A cidade chamava-se originalmente El Molino. Com a morte de um dos sócios da Braden Copper Company, o americano Barton Sewell, a mina foi rebatizada com seu nome. O curioso é que Sewell nunca visou a cidade, a mina e nem mesmo conheceu o Chile.
 
A vida em Sewell era regida pelo departamento de Bem estar social. Eles controlavam tanto a vida pública com a privada. As bebidas alcoólicas eram proibidas no dia a dia da vila. Só eram permitidas nas duas festas anuais promovida pela companhia. Os solteiros não poderiam namorar na rua. Se um casal fosse encontrando namorando em público tinha duas opções: Casar-se no dia seguinte ou ir embora da vila com toda sua família, perdendo assim todos os benefícios de trabalhar na companhia.
 
Para driblar a Lei Seca surgiu a figura do Guachuchero, o contrabandista de bebidas.

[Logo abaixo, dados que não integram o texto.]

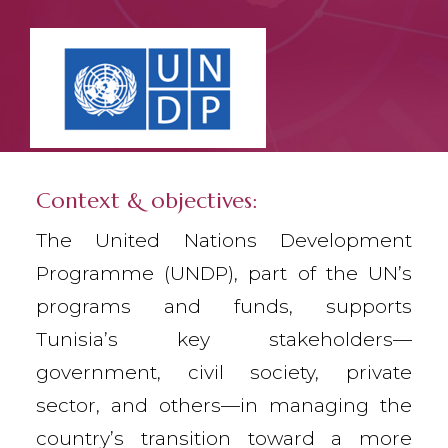
Context & objectives:
The United Nations Development
Programme (UNDP), part of the UN’s
programs and funds, supports
Tunisia’s key stakeholders—
government, civil society, private
sector, and others—in managing the
country’s transition toward a more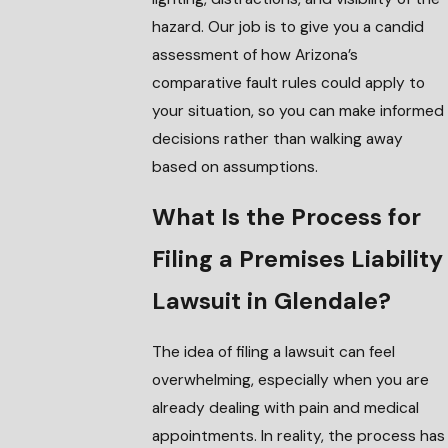
hazard. Our job is to give you a candid
assessment of how Arizona’s
comparative fault rules could apply to
your situation, so you can make informed
decisions rather than walking away
based on assumptions.
What Is the Process for
Filing a Premises Liability
Lawsuit in Glendale?
The idea of filing a lawsuit can feel
overwhelming, especially when you are
already dealing with pain and medical
appointments. In reality, the process has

Eles traziam garrafas de vinhos e aguardente escondidas em um colete sob as roupas. Para driblar a fiscalização as vezes caminhavam dias a pé. Outra solução encontrada pelos mineiros para obter álcool era comprar vários vidros de perfume. Eles jogavam pedaços de cobre dentro dos perfumes para retirar o aroma. Depois misturavam o álcool a frutas para melhorar o paladar.
 
 Conta-se que o processo de seleção de empregados no inicio da mina eram bem simples. O candidato a mineiro tinha que ter baixa altura e mãos calejadas. A altura permitia que andassem pelos túneis com mais facilidade e as mãos calejadas provavam que eram de fatos trabalhadores esforçados.……………………………………..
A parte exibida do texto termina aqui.